I'll offer a few ideas, that aren't really mine, but stuff I read in grad school. First, journalists who work with powerful institutions like the US government, avoid pissing off their sources because it might keep them from getting stories in the future, reducing their prestige as a news organization. Secondly, individual journalists get wrapped up in the prestige of reporting on powerful people and begin to identify with their sources and tend to side with them. These two ideas are basically from Todd Gitlin's The Whole World is Watching. A third reason, is that many media, particularly TV, need to wrap events up in tidy little packages, and "toppling the regime of Saddam Hussein" seems to be the preferred way of presenting the war to viewers. (This is the tidbit I caught from Jensen) Television in particular is bad at nuance: some media studies types will argue that the only room TV has for contradiction and irony is in the commercials. Finally, because of the competition between cable channels, I'm certain there is the fear that a critical look at the information our leaders want us to see will alienate viewers and move to Fox News or another cable channel.

I don't know when that picture was taken, and the site is obviously run by left-leaning skeptics. I will say, David, that I chose to link that site instead of another, since the ideologies are on the surface, making it clear it should be read with a grain of salt.

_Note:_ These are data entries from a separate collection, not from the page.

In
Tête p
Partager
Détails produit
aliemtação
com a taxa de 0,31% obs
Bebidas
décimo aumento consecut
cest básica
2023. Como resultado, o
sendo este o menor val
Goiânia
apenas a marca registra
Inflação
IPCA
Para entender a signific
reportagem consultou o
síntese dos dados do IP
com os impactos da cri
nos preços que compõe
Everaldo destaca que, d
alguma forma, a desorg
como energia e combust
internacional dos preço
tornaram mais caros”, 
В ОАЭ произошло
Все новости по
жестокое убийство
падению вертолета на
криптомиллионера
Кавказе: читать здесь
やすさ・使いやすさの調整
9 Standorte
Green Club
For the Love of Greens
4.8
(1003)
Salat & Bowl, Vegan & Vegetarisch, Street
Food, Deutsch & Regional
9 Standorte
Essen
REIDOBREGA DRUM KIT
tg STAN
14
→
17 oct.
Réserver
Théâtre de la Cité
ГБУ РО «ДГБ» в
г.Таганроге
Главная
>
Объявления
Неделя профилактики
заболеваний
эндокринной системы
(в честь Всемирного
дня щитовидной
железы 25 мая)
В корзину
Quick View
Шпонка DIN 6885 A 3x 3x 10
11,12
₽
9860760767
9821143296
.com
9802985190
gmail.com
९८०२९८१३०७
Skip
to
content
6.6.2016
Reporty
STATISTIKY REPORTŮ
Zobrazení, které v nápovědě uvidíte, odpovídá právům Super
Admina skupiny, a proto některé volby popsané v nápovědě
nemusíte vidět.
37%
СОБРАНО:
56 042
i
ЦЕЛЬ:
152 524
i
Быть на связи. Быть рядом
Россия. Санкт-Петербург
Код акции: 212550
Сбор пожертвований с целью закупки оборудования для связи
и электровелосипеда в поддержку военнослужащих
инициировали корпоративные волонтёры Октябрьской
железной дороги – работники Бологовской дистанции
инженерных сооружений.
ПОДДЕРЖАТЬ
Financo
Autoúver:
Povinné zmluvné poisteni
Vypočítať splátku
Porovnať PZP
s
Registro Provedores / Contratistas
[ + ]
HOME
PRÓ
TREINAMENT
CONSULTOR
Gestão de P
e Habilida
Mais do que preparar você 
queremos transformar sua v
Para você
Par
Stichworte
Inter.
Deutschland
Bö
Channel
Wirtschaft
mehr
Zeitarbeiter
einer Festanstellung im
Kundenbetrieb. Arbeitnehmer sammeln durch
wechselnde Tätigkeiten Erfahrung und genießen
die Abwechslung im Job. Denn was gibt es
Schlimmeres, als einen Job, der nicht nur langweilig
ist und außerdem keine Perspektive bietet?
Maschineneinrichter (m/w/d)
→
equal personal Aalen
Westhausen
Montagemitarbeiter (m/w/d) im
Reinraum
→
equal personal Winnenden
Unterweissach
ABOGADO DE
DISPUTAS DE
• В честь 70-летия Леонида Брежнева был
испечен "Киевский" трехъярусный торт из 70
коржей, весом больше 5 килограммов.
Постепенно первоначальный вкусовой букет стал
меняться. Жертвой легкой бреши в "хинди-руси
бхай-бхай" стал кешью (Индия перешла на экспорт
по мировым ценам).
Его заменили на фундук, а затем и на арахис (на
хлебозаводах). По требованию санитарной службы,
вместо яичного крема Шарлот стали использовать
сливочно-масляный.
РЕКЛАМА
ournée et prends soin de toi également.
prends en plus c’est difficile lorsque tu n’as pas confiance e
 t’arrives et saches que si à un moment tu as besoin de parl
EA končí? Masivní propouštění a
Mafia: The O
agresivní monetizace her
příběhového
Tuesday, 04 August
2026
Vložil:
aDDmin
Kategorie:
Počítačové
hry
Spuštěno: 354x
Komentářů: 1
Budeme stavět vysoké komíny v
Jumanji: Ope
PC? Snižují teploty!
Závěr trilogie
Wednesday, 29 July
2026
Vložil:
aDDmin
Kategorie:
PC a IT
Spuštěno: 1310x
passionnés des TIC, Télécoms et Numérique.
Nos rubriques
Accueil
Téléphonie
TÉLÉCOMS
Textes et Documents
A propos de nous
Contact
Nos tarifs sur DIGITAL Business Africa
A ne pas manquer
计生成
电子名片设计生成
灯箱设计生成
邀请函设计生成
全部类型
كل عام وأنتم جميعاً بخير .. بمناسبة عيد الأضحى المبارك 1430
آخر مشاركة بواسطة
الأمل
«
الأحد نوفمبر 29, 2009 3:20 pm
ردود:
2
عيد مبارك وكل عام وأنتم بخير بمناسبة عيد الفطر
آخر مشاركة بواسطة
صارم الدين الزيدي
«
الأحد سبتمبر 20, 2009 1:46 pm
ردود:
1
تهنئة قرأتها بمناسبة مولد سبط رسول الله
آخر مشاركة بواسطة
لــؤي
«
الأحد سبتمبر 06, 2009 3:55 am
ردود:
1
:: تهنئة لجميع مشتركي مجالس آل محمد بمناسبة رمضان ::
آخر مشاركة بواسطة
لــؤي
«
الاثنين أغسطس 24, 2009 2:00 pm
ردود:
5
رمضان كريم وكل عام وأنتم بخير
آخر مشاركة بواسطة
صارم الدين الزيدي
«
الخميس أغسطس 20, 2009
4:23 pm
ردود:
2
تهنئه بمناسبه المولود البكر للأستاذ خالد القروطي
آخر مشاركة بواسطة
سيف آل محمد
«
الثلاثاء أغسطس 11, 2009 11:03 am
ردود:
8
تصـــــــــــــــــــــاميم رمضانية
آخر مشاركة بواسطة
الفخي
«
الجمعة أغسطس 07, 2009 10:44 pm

Posted by: m4dd4wg at April 14, 2003 10:13 PM

That Info Clearing House site is terrific (and shocking -- I know I was taken in by the media blitz that day, since it included relatively reliable sources like NPR). But it would be a lot more useful if it included more information about its sources and corroborating information from other sources. We should all know not to trust any single photo in this day of PhotoShop (not that PhotoShop didn't have plenty of pre-digital antecedents -- see the fascinating history of image manipulation The Reconfigured Eye by William Mitchell).